Mandiri Sekuritas Akui Krisis IPO Jumbo Tengah Terjadi
Artha Adventy
26 February 2026 09:10

Bloomberg Technoz, Jakarta - Direktur Utama Mandiri Sekuritas Oki Ramadhana menyebut, penawaran umum perdana saham (IPO) dengan nilai jumbo cenderung lebih sulit terealisasi di tengah dinamika pasar saat ini.
“Memang ada beberapa sort of threshold, kalau misalkan besar, super besar banget, memang agak susah,” ujarnya di Jakarta, dikutip Kamis (26/2/2026).

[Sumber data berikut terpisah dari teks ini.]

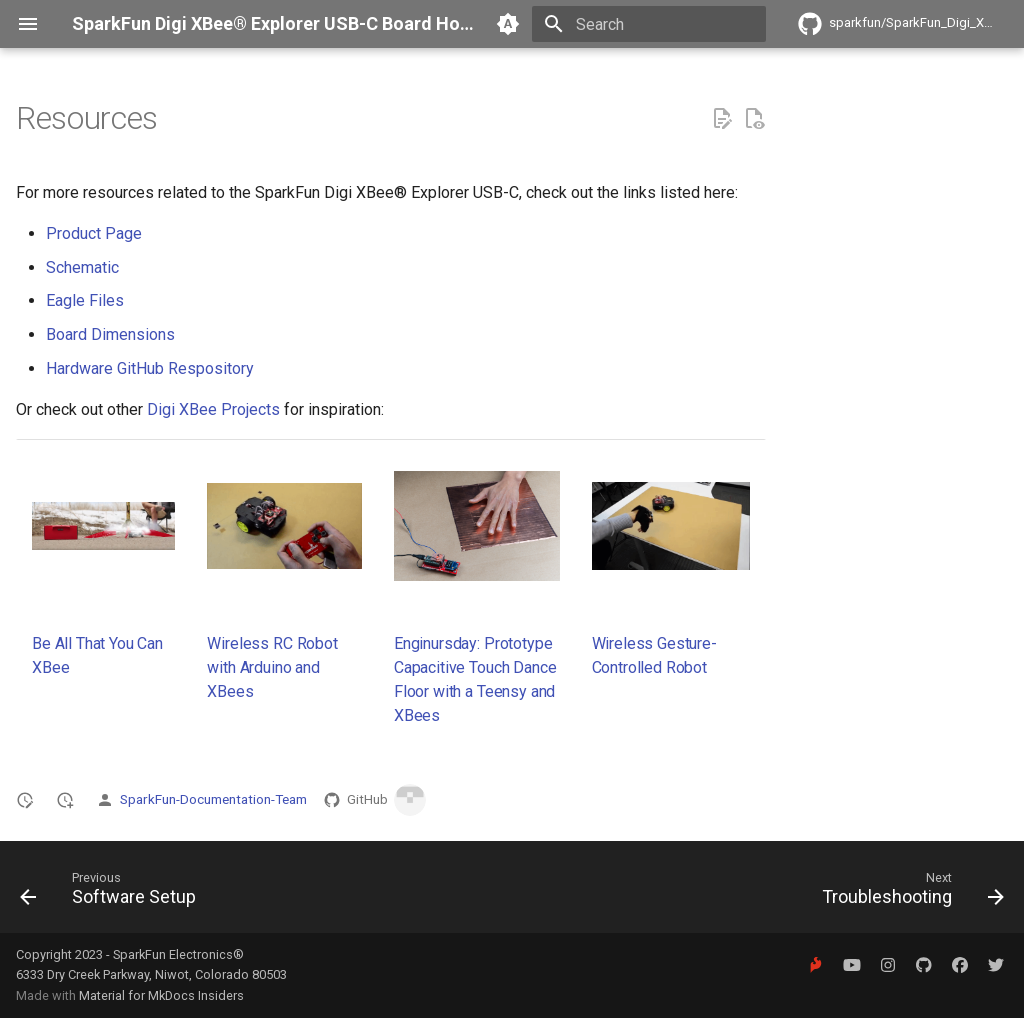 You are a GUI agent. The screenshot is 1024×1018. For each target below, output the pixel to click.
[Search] (649, 24)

Ia menjelaskan, kondisi tersebut terjadi di tengah reformasi pasar modal menyusul pengumuman dari MSCI dan Moody's. Reformasi itu diikuti sejumlah kebijakan baru otoritas dan bursa, termasuk kenaikan ketentuan free float menjadi 15%.
Meski demikian, Oki memastikan tidak ada calon emiten yang menunda atau membatalkan rencana IPO. Bahkan, jumlah pipeline IPO Mandiri Sekuritas tahun ini disebut lebih banyak dibandingkan tahun lalu. “Di pipeline, jujur, saat ini lebih dari enam,” imbuhnya.
Oki menambahkan, Mandiri Sekuritas optimistis terhadap prospek IPO tahun ini. Menurutnya, peningkatan porsi saham beredar dengan fundamental dan prospek pertumbuhan yang baik justru akan menarik minat investor institusi, baik domestik maupun asing. Untuk IPO dengan nilai kisaran Rp1 triliun hingga Rp3 triliun, ia menilai pasar masih sangat menyerap, sementara IPO berukuran terlalu kecil dinilai kurang diminati investor institusi domestik.